Exercise brief: Exclude pictures; retype the lines below from the line containing "实物如图，有小划痕，放在全新类目只为了查找方" through the end of the records, both ends kept.

[Data records]
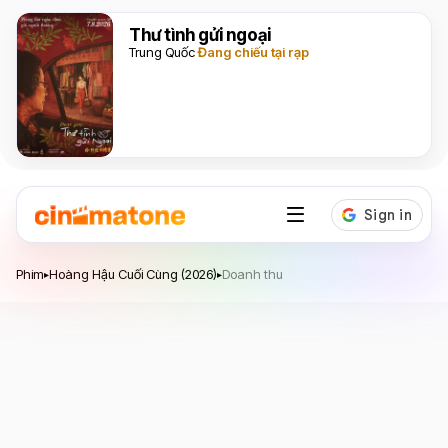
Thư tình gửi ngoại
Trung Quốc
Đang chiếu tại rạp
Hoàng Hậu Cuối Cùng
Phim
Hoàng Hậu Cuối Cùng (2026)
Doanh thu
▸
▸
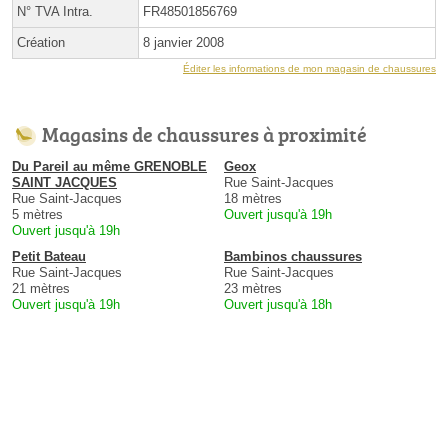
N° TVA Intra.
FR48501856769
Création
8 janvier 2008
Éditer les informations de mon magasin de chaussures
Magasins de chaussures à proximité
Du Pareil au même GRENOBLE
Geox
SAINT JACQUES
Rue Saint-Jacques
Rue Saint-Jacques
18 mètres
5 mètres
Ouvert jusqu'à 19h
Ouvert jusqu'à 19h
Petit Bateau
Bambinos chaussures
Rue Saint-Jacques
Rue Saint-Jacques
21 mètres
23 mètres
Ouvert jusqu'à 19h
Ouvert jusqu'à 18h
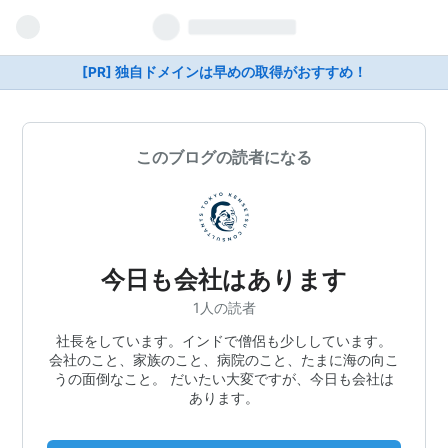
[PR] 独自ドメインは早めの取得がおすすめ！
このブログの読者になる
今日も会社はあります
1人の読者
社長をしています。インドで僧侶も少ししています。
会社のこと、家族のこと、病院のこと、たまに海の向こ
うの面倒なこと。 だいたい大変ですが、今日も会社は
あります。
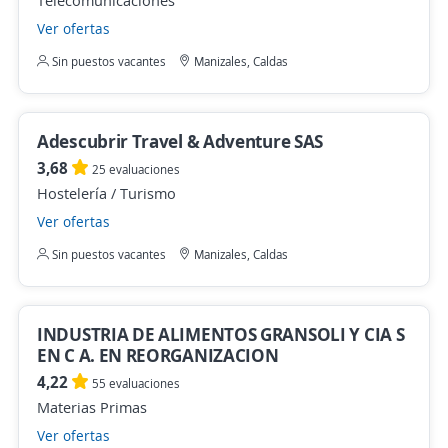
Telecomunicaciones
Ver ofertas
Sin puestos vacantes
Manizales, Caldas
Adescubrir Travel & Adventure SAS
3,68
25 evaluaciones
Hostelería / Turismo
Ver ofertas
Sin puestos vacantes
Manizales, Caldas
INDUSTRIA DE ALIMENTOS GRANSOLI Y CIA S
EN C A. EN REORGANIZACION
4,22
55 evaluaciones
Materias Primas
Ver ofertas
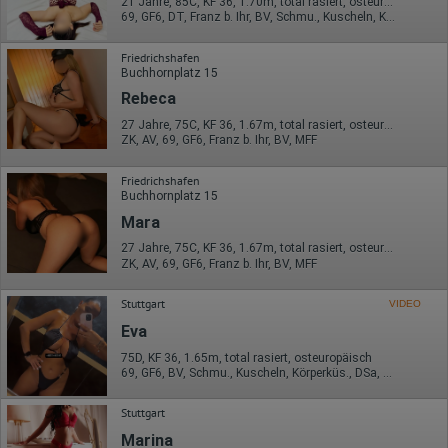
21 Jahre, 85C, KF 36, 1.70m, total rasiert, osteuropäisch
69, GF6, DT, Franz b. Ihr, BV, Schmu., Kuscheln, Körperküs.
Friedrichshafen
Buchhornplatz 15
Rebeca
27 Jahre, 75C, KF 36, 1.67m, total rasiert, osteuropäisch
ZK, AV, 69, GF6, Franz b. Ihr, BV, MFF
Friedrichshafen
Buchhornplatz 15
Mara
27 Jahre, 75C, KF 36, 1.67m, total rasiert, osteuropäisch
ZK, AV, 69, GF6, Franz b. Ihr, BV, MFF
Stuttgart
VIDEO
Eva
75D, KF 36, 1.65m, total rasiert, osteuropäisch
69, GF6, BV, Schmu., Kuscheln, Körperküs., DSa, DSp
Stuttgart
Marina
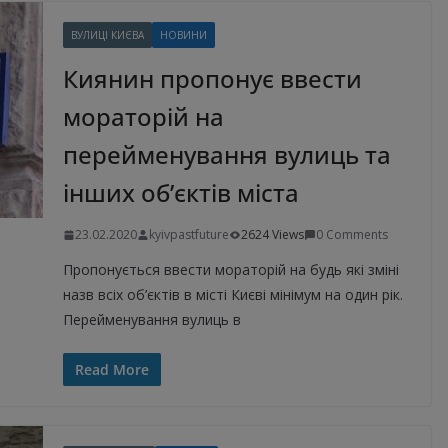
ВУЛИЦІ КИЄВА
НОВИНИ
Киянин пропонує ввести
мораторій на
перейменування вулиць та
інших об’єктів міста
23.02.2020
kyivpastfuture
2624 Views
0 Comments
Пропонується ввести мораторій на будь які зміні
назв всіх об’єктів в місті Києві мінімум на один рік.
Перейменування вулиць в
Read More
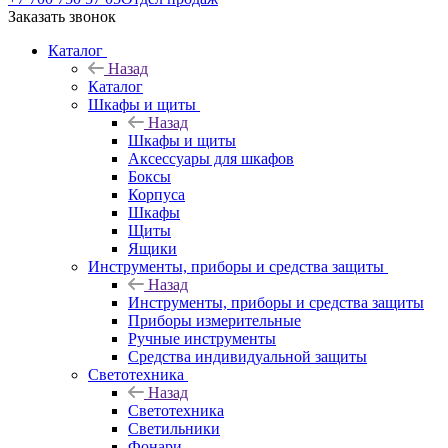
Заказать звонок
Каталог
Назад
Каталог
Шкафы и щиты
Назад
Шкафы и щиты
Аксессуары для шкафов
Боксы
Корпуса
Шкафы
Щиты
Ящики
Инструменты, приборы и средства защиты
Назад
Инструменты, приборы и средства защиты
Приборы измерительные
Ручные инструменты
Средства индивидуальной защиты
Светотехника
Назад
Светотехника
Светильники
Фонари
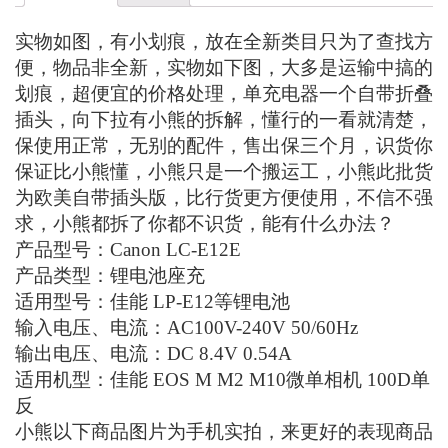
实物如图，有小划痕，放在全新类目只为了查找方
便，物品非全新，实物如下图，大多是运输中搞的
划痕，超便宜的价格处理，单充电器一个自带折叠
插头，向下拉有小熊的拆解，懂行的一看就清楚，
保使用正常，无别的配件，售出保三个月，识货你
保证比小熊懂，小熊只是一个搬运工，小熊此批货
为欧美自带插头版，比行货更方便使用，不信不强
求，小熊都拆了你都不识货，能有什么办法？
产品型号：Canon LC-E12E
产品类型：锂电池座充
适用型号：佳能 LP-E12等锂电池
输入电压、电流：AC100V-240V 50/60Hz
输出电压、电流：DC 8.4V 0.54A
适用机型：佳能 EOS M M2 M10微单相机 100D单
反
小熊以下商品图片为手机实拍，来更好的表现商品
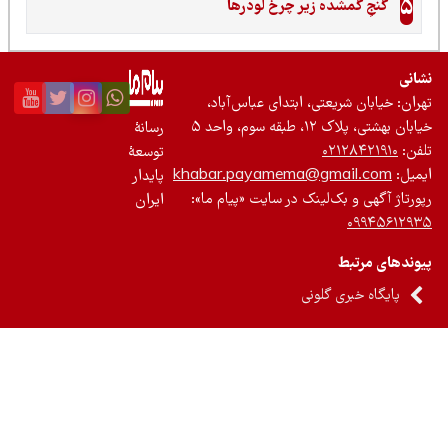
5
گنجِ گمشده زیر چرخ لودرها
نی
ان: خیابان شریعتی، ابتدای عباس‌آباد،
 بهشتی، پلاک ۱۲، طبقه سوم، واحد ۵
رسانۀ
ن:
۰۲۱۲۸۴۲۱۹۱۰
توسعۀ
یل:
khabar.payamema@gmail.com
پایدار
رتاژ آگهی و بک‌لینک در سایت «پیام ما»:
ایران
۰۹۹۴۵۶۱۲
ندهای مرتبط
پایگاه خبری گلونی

Exercise result:
实物如图，有小划痕，放在全新类目只为了查找方
便，物品非全新，实物如下图，大多是运输中搞的
划痕，超便宜的价格处理，单充电器一个自带折叠
插头，向下拉有小熊的拆解，懂行的一看就清楚，
保使用正常，无别的配件，售出保三个月，识货你
保证比小熊懂，小熊只是一个搬运工，小熊此批货
为欧美自带插头版，比行货更方便使用，不信不强
求，小熊都拆了你都不识货，能有什么办法？
产品型号：Canon LC-E12E
产品类型：锂电池座充
适用型号：佳能 LP-E12等锂电池
输入电压、电流：AC100V-240V 50/60Hz
输出电压、电流：DC 8.4V 0.54A
适用机型：佳能 EOS M M2 M10微单相机 100D单
反
小熊以下商品图片为手机实拍，来更好的表现商品
5
گنجِ گمشده زیر چرخ لودرها
نی
ان: خیابان شریعتی، ابتدای عباس‌آباد،
 بهشتی، پلاک ۱۲، طبقه سوم، واحد ۵
رسانۀ
ن:
۰۲۱۲۸۴۲۱۹۱۰
توسعۀ
یل:
khabar.payamema@gmail.com
پایدار
رتاژ آگهی و بک‌لینک در سایت «پیام ما»:
ایران
۰۹۹۴۵۶۱۲
ندهای مرتبط
پایگاه خبری گلونی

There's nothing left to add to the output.